- [Work instruction]:
Scan the listing below and copy every line holding "brace".

- [Data listing]:
________________

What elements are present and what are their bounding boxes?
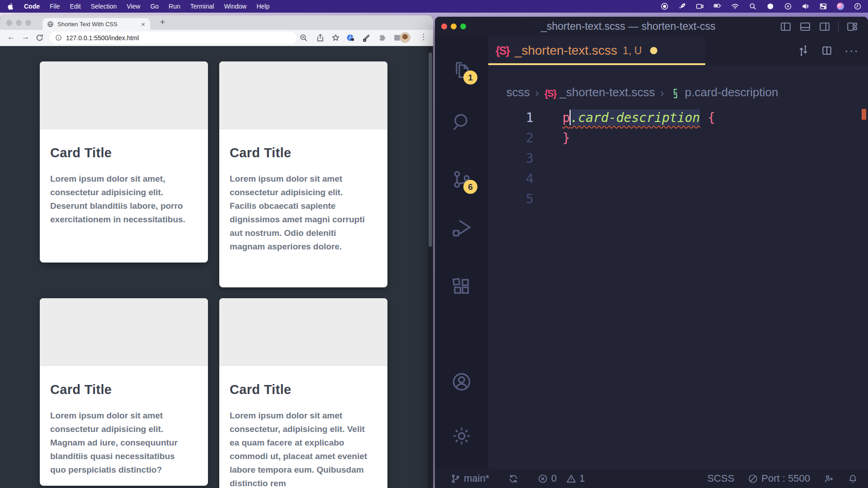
code-editor[interactable]: 1 p.card-description { 2 } 3 4 5	[488, 107, 868, 469]
line-number[interactable]: 4	[488, 169, 533, 189]
menu-item-help[interactable]: Help	[256, 3, 269, 10]
language-mode[interactable]: SCSS	[707, 473, 734, 484]
code-tag-token[interactable]: p	[562, 110, 570, 125]
live-server-port-item[interactable]: Port : 5500	[748, 473, 810, 484]
profile-avatar[interactable]	[400, 32, 410, 43]
line-number[interactable]: 5	[488, 189, 533, 209]
run-and-debug-icon[interactable]	[451, 217, 472, 239]
code-line[interactable]: 2 }	[488, 128, 868, 148]
menu-item-selection[interactable]: Selection	[91, 3, 117, 10]
error-count: 0	[551, 473, 557, 484]
menu-app-name[interactable]: Code	[24, 3, 40, 10]
breadcrumb-file[interactable]: _shorten-text.scss	[560, 85, 655, 99]
extensions-icon[interactable]	[451, 276, 472, 297]
address-bar[interactable]: 127.0.0.1:5500/index.html	[50, 32, 297, 44]
customize-layout-icon[interactable]	[846, 21, 858, 33]
reload-icon[interactable]	[35, 33, 44, 42]
close-window-button[interactable]	[441, 23, 447, 29]
card-title: Card Title	[230, 145, 370, 160]
zoom-window-button[interactable]	[25, 20, 31, 26]
wifi-icon[interactable]	[731, 2, 739, 10]
toggle-panel-icon[interactable]	[799, 21, 811, 33]
do-not-disturb-icon[interactable]	[766, 2, 774, 10]
menu-item-file[interactable]: File	[50, 3, 60, 10]
page-scrollbar	[428, 46, 433, 488]
breadcrumb-separator: ›	[535, 87, 539, 99]
menu-item-view[interactable]: View	[127, 3, 140, 10]
git-branch-item[interactable]: main*	[450, 473, 489, 484]
battery-icon[interactable]	[713, 2, 722, 10]
breadcrumb-folder[interactable]: scss	[506, 85, 530, 99]
menu-item-window[interactable]: Window	[224, 3, 247, 10]
page-scrollbar-thumb[interactable]	[429, 52, 432, 247]
screen-time-icon[interactable]	[346, 33, 355, 42]
problems-item[interactable]: 0 1	[538, 473, 585, 484]
feedback-icon[interactable]	[824, 474, 834, 484]
zoom-in-icon[interactable]	[299, 33, 308, 42]
search-icon[interactable]	[451, 111, 472, 133]
code-open-brace[interactable]: {	[708, 110, 715, 125]
forward-button[interactable]: →	[22, 33, 29, 42]
line-number[interactable]: 3	[488, 148, 533, 169]
open-changes-icon[interactable]	[797, 45, 809, 56]
close-window-button[interactable]	[6, 20, 12, 26]
account-icon[interactable]	[451, 371, 472, 393]
clock-icon[interactable]	[854, 2, 862, 10]
play-circle-icon[interactable]	[784, 2, 792, 10]
code-line[interactable]: 4	[488, 169, 868, 189]
screen-record-icon[interactable]	[696, 2, 704, 10]
minimize-window-button[interactable]	[451, 23, 457, 29]
symbol-class-icon	[670, 88, 681, 99]
web-page: Card Title Lorem ipsum dolor sit amet, c…	[0, 46, 433, 488]
menu-item-run[interactable]: Run	[169, 3, 180, 10]
tab-filename: _shorten-text.scss	[514, 43, 617, 58]
bookmark-star-icon[interactable]	[331, 33, 340, 42]
card-title: Card Title	[50, 145, 191, 160]
source-control-badge: 6	[463, 180, 477, 194]
titlebar-divider	[838, 21, 839, 32]
siri-icon[interactable]	[837, 3, 844, 10]
record-icon[interactable]	[660, 2, 669, 10]
new-tab-button[interactable]: +	[157, 17, 168, 27]
browser-tab[interactable]: Shorten Text With CSS ×	[42, 18, 150, 30]
code-close-brace[interactable]: }	[562, 128, 570, 148]
code-class-token[interactable]: .card-description	[571, 109, 700, 126]
back-button[interactable]: ←	[7, 33, 15, 42]
more-options-icon[interactable]: ⋮	[420, 32, 427, 42]
zoom-window-button[interactable]	[460, 23, 466, 29]
menu-item-terminal[interactable]: Terminal	[190, 3, 214, 10]
editor-tab[interactable]: {S} _shorten-text.scss 1, U	[488, 36, 705, 65]
split-editor-icon[interactable]	[821, 45, 833, 56]
notifications-bell-icon[interactable]	[848, 474, 858, 484]
sync-icon[interactable]	[508, 474, 519, 484]
rocket-icon[interactable]	[678, 2, 686, 10]
minimize-window-button[interactable]	[16, 20, 22, 26]
menu-item-go[interactable]: Go	[150, 3, 159, 10]
toggle-secondary-sidebar-icon[interactable]	[819, 21, 830, 33]
color-picker-icon[interactable]	[362, 33, 371, 42]
volume-icon[interactable]	[802, 2, 810, 10]
more-actions-icon[interactable]: ···	[844, 44, 859, 58]
extensions-puzzle-icon[interactable]	[378, 33, 387, 42]
code-line[interactable]: 3	[488, 148, 868, 169]
card-title: Card Title	[50, 382, 191, 397]
close-tab-icon[interactable]: ×	[140, 20, 146, 28]
apple-logo-icon[interactable]	[7, 3, 14, 10]
spotlight-search-icon[interactable]	[749, 2, 757, 10]
line-number[interactable]: 1	[488, 108, 533, 128]
share-icon[interactable]	[316, 33, 325, 42]
browser-window-controls	[6, 20, 31, 26]
sass-file-icon: {S}	[544, 88, 556, 99]
toggle-primary-sidebar-icon[interactable]	[780, 21, 792, 33]
site-info-icon[interactable]	[55, 34, 62, 41]
code-line[interactable]: 1 p.card-description {	[488, 108, 868, 128]
menu-item-edit[interactable]: Edit	[70, 3, 81, 10]
line-number[interactable]: 2	[488, 128, 533, 148]
breadcrumb-symbol[interactable]: p.card-description	[685, 85, 778, 99]
vscode-window-controls	[435, 23, 476, 29]
unsaved-changes-dot[interactable]	[650, 47, 657, 54]
port-label: Port : 5500	[761, 473, 810, 484]
control-center-icon[interactable]	[819, 2, 827, 10]
settings-gear-icon[interactable]	[451, 425, 472, 447]
code-line[interactable]: 5	[488, 189, 868, 209]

________________

- [Worked solution]:
code-open-brace[interactable]: {	[708, 110, 715, 125]
code-close-brace[interactable]: }	[562, 128, 570, 148]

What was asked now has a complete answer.